Segment Open

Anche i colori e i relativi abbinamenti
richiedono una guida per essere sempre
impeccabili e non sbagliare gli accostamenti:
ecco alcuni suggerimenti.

Segment Closed
Segment Open

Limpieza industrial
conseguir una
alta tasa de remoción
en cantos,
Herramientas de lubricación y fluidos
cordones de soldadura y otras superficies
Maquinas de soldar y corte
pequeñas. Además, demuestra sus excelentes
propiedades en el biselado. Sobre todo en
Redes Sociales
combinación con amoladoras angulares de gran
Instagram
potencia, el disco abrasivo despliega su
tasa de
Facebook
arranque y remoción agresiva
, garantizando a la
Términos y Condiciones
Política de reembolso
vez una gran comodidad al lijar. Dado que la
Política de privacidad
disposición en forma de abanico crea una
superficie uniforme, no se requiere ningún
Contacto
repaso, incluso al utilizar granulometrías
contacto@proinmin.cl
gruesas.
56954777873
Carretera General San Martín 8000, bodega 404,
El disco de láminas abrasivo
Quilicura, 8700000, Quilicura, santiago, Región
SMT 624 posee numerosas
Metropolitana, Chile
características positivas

Segment Closed
Segment Open

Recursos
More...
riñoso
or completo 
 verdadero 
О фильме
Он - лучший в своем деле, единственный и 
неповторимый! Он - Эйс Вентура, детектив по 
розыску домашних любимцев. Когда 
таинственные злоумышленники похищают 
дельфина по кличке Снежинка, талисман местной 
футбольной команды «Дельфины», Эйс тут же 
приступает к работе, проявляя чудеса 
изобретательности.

Segment Closed

Action item: Scan the material above for the word "disco". Copy each line where it occurs.

The completed task:
potencia, el disco abrasivo despliega su
El disco de láminas abrasivo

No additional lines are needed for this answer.